:: TASK MATERIAL ::

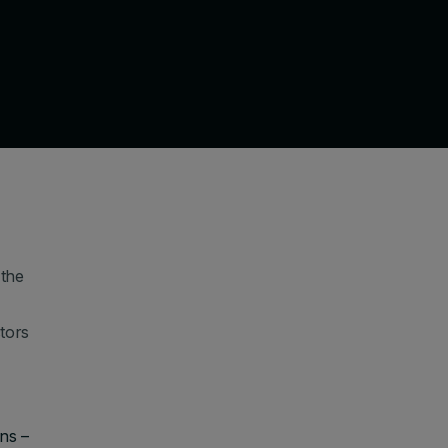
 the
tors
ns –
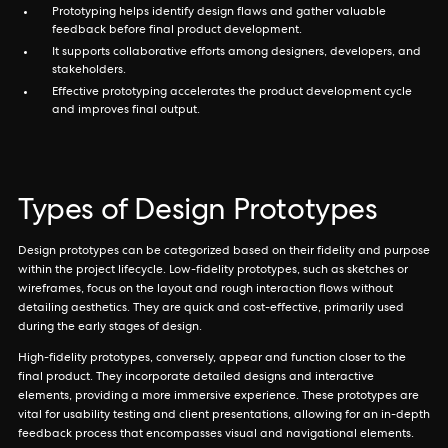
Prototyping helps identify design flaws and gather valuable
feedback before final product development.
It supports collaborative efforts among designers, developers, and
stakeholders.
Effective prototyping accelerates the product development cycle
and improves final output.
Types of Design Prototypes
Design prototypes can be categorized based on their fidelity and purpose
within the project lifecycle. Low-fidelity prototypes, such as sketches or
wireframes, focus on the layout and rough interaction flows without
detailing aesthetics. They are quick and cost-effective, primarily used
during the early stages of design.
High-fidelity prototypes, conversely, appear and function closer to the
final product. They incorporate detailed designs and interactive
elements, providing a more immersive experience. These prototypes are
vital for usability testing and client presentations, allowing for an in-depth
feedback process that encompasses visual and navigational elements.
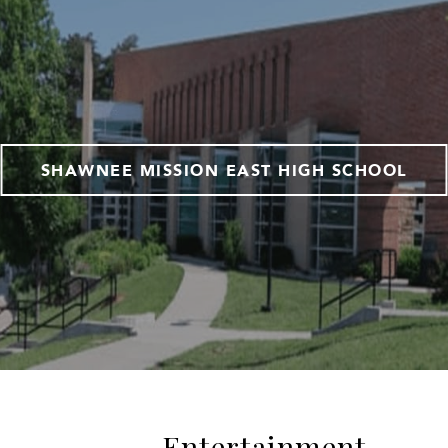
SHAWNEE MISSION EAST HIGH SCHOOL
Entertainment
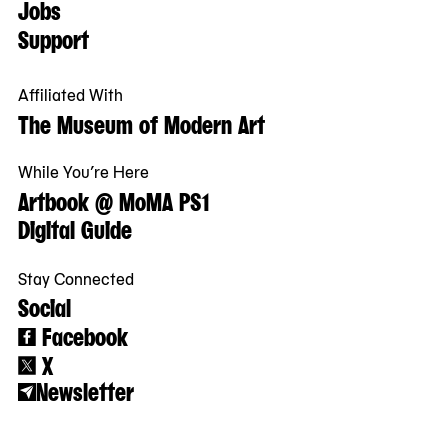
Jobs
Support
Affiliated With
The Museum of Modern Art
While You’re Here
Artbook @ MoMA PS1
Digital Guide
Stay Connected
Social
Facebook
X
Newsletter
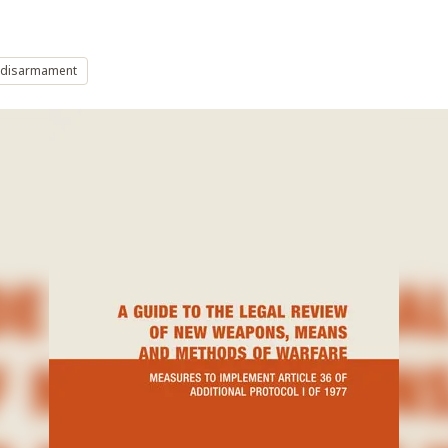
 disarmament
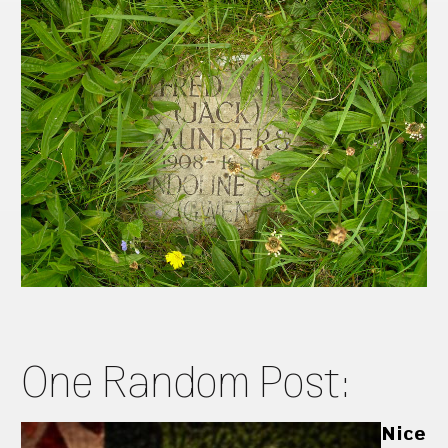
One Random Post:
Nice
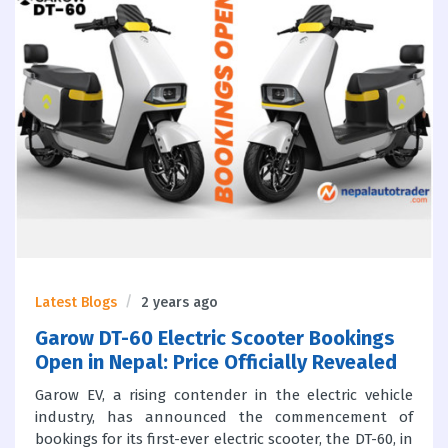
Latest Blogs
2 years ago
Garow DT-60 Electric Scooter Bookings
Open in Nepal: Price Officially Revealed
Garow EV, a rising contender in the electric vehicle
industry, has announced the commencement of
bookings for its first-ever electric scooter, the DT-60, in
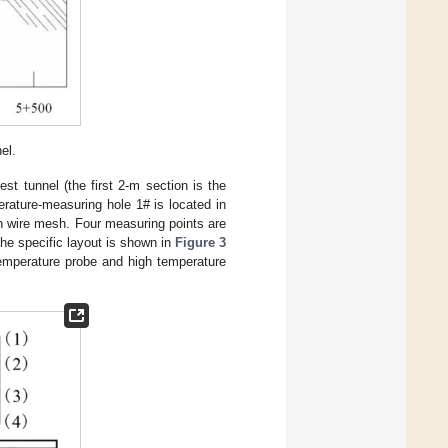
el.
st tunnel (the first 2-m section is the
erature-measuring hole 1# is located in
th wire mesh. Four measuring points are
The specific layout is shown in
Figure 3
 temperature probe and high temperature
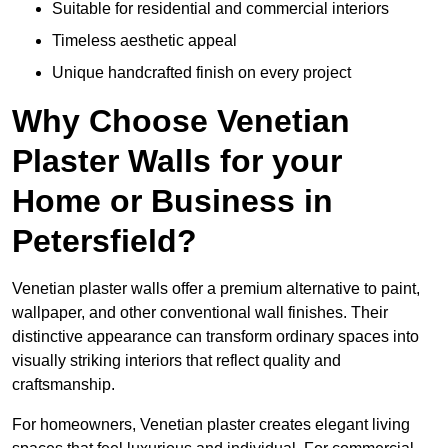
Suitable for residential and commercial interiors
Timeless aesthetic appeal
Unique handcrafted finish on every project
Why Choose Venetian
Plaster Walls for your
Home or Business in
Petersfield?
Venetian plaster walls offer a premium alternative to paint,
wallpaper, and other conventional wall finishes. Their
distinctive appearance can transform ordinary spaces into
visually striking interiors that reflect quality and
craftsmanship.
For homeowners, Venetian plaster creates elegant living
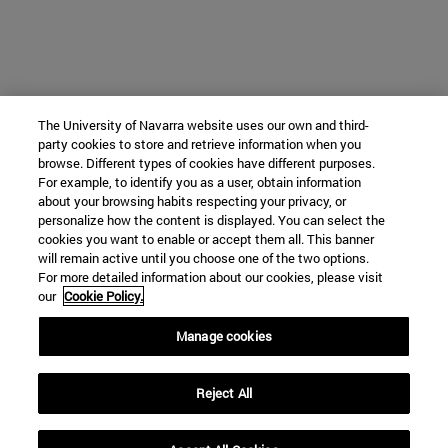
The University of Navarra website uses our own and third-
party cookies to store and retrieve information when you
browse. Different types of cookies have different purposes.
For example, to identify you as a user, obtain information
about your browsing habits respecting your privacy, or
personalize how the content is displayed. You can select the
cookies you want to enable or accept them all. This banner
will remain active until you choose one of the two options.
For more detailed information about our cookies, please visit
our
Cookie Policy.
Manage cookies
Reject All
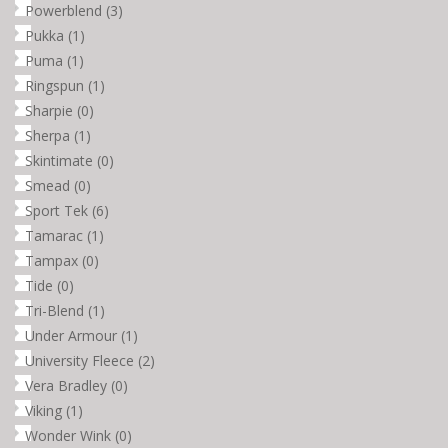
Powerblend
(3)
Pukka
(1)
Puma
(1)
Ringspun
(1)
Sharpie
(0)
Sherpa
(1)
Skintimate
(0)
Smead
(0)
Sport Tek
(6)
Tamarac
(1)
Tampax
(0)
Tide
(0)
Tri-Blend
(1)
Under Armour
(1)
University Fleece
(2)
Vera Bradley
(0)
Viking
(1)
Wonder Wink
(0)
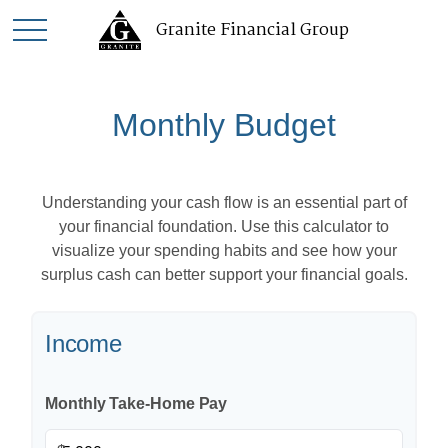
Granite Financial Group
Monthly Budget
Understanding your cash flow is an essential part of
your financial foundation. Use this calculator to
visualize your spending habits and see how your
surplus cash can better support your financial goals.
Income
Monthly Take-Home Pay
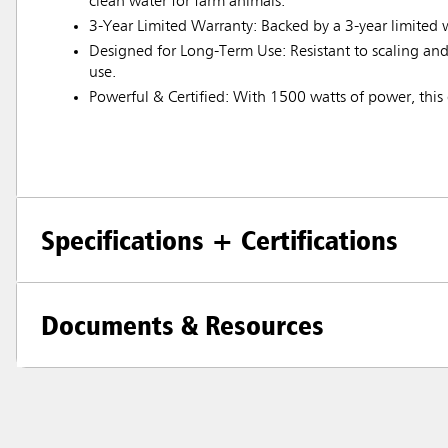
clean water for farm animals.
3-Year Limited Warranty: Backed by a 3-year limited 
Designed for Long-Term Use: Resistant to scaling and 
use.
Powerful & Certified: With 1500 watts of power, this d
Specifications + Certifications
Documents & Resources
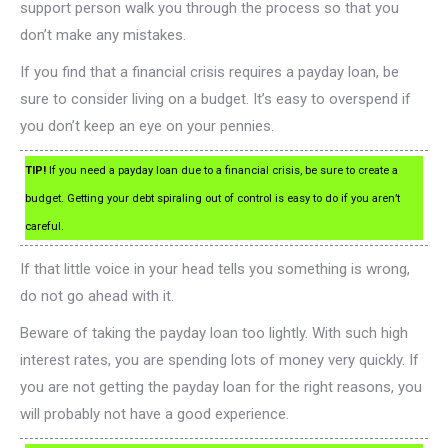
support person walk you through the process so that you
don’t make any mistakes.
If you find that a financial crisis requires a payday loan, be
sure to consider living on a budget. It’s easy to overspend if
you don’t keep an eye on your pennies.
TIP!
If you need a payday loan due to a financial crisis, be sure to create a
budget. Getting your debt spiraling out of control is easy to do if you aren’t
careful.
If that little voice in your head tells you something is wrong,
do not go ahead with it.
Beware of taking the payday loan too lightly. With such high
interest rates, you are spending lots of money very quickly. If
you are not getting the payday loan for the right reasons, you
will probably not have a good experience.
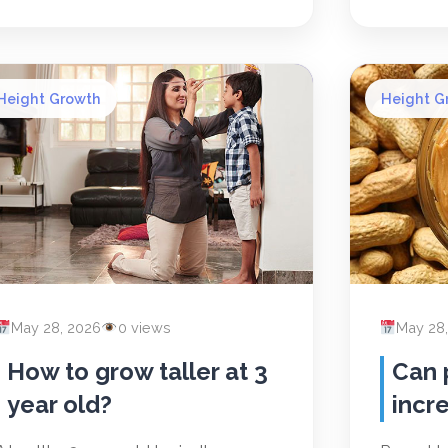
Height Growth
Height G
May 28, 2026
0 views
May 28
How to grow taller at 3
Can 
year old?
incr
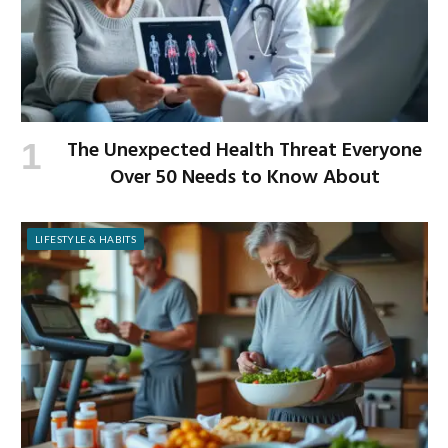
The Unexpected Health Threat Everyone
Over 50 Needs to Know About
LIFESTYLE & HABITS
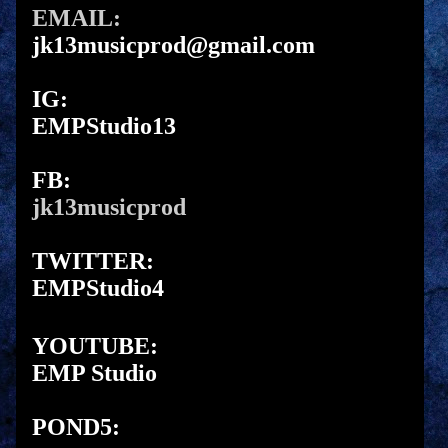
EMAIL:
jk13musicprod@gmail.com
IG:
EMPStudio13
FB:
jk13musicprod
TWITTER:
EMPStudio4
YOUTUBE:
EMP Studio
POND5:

:::

TASK:
Check each line above for the string "experience" and show the ones that have it.

RESPONSE TO THIS TASK:
elements, providing a more immersive experience. These prototypes are
will probably not have a good experience.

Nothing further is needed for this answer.